[Opening DATA TO EXAMINE section]

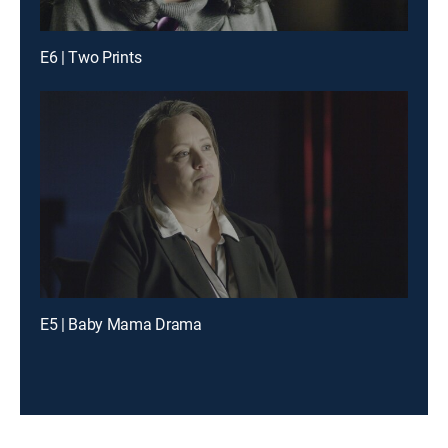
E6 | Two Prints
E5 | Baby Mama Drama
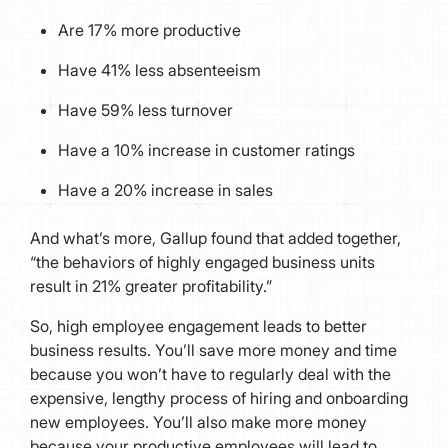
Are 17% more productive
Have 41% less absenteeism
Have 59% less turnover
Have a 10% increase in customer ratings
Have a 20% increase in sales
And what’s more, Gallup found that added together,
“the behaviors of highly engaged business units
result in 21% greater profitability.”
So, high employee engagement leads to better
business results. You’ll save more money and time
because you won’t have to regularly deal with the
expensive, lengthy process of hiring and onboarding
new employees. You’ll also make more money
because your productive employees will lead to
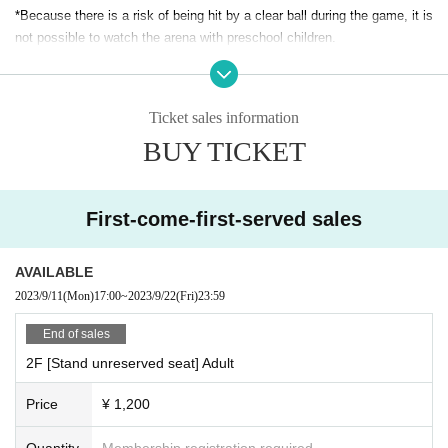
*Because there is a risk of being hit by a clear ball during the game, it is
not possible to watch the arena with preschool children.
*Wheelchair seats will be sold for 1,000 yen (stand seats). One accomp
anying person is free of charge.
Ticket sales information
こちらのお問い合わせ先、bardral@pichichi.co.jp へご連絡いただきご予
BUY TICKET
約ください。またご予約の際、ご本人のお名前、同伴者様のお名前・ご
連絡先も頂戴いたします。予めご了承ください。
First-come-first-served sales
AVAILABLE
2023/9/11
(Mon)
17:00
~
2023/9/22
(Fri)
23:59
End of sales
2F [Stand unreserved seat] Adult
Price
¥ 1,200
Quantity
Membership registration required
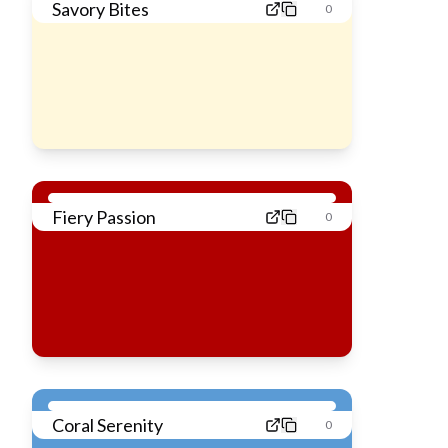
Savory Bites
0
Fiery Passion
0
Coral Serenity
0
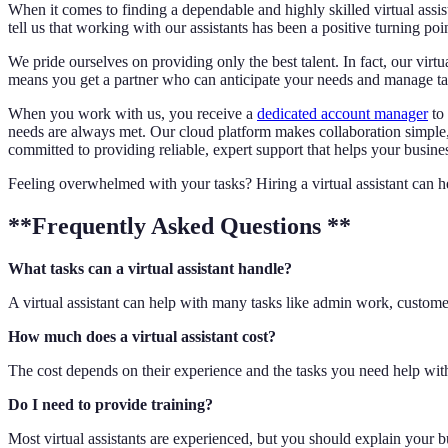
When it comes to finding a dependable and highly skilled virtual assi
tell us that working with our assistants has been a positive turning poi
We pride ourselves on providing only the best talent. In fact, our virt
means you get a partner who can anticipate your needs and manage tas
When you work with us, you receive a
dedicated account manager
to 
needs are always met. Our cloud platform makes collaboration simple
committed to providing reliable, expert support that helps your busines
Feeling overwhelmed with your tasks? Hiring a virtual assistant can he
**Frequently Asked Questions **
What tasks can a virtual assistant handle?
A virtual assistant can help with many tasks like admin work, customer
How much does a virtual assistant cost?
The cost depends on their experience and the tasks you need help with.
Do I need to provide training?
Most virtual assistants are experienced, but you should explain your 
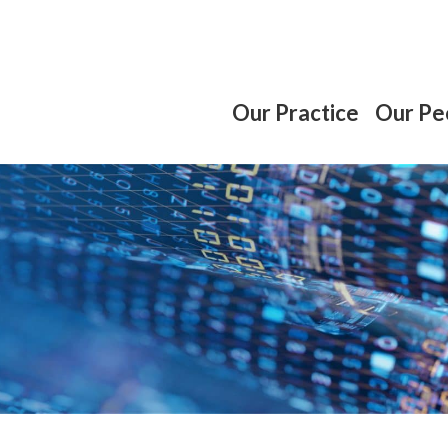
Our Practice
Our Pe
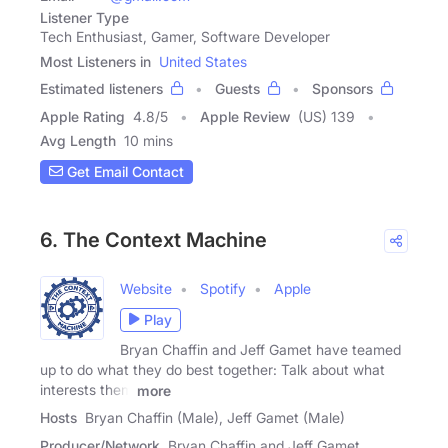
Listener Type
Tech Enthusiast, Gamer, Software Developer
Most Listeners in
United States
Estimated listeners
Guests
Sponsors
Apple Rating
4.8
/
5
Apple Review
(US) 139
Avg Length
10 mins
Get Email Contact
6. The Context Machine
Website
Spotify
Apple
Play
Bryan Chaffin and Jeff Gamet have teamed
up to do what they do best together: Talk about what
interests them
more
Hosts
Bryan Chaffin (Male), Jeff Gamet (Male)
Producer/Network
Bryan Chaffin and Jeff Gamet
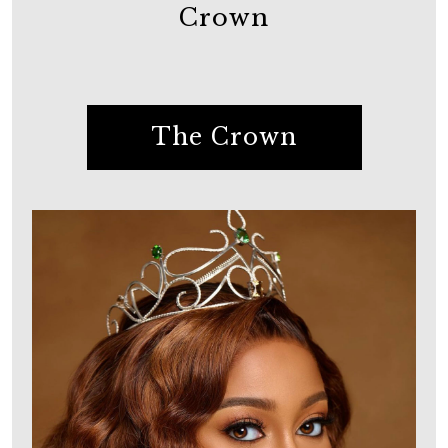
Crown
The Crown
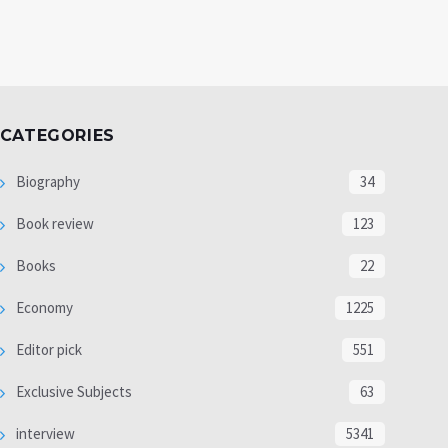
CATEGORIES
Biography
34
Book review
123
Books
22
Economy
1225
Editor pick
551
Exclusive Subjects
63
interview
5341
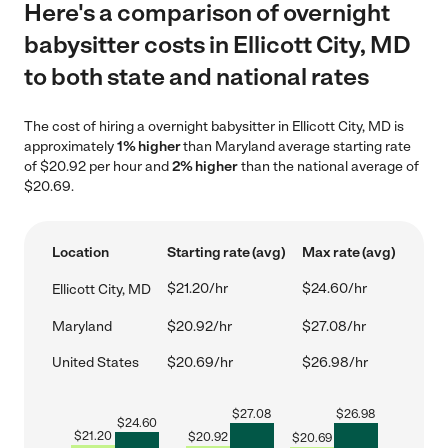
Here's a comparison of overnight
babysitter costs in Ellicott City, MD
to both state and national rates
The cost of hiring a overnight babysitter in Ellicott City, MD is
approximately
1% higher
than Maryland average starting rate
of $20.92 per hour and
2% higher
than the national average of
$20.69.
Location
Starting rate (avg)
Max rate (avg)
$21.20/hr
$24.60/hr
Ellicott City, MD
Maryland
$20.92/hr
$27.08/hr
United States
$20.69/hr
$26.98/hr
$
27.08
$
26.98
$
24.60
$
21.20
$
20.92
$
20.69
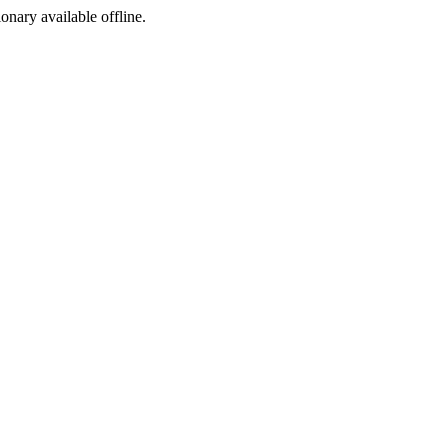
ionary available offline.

[Closing DATA TO EXAMINE section]

WORK INSTRUCTION = Look through the entries and return every line where "that" appears.

ANSWER TO THIS EXERCISE =
And what’s more, Gallup found that added together,
tell us that working with our assistants has been a positive turning poi
committed to providing reliable, expert support that helps your busines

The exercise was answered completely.